従来の痔の治療といえば、切除を伴う手術が一般的で、腰椎麻酔が必要なうえ、術後の出血や肛門への負担も少なくありませんでした。これに対し、ジオン注射は局所麻酔で対応可能で、身体への侵襲も比較的軽く、痛みや出血のリスクを抑えられる点が特徴です。そのため、「もっと早くこの治療を知っていれば…」という患者様の声も少なくありません。
ただし、ジオン注射は内痔核にのみ適応があり、外痔核に対しては効果が期待できません。多くの場合、内痔核と外痔核は連続して存在するため、治療方針は個別の状態に応じて決定されます。
ジオン®注に含まれる有効成分は、硫酸アルミニウムカリウムとタンニン酸の2つです。硫酸アルミニウムカリウムが内痔核に炎症を起こし、その修復過程で線維化が進み、痔核が小さく硬くなります。また、血管の透過性を一時的に高めることで局所の血流を抑え、出血を素早く改善します。タンニン酸は、この炎症を抑える役割を担い、余分な組織障害を防ぎます。
この治療法のルーツは1970年代の中国にあり、日本では2005年から医療現場で使用されています。国内では製薬企業が協力して日本仕様に合わせた改良を施し、内痔核の治療薬として開発されました。
ジオン注射療法は、内痔核に特化した効果的な治療法です。肛門や直腸周辺には、肛門を自然に閉じる役割を果たす柔らかい組織があり、この組織内に毛細血管が豊富に存在します。肛門への圧力が増加すると、血管が膨張して蛇行し、静脈瘤のように膨らんだ内痔核が形成されます。冷えや長時間の座位・立位、いきむことなどが肛門に負担をかけ、痔核の発生を引き起こします。外痔核は肛門周辺に、内痔核は肛門の内側に発生しますが、ジオン注射療法が効果を発揮するのは内痔核に限ります。

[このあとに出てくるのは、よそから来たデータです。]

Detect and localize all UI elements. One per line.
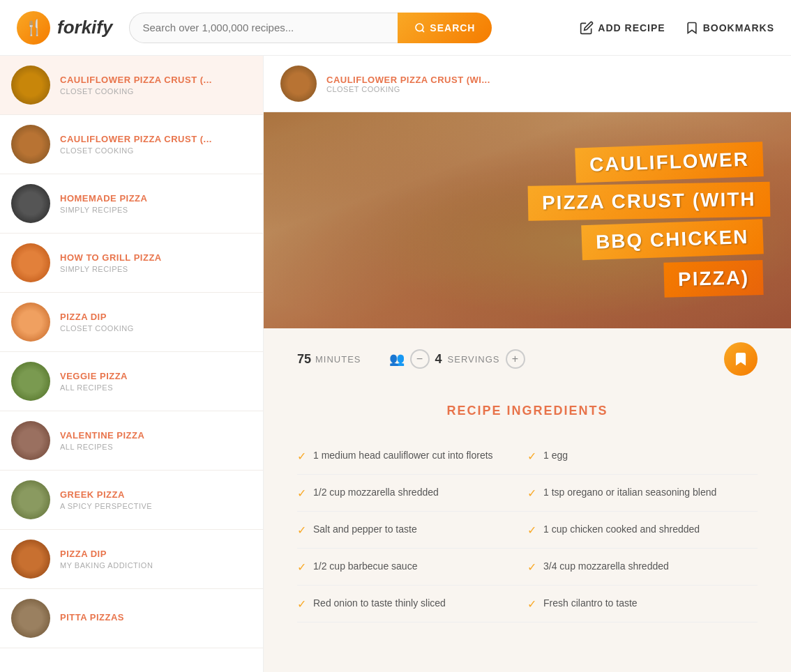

内痔核が初期の段階では自覚症状が少なく、便通によって擦れた時に出血が見られます。出血がひどくなることもあります。進行すると、内痔核が排便の際に肛門外に脱出し、最初は自然に戻りますが、次第に指で押し込まないと元に戻らなくなり、最終的には押しても戻らない状態に進行します。進行がさらに進むと、外痔核を伴った内外痔核になることもあります。ジオン注射は、この内痔核に対して非常に有効な治療法です。
ジオン注射は、どこの医療機関でも受けられる治療ではありません。
この治療では「四段階注射法」と呼ばれる高度な注射手技が必要とされます。そのため、専門の講習会を修了し、「内痔核治療法研究会」に登録された医師のみが、この治療を行うことができます。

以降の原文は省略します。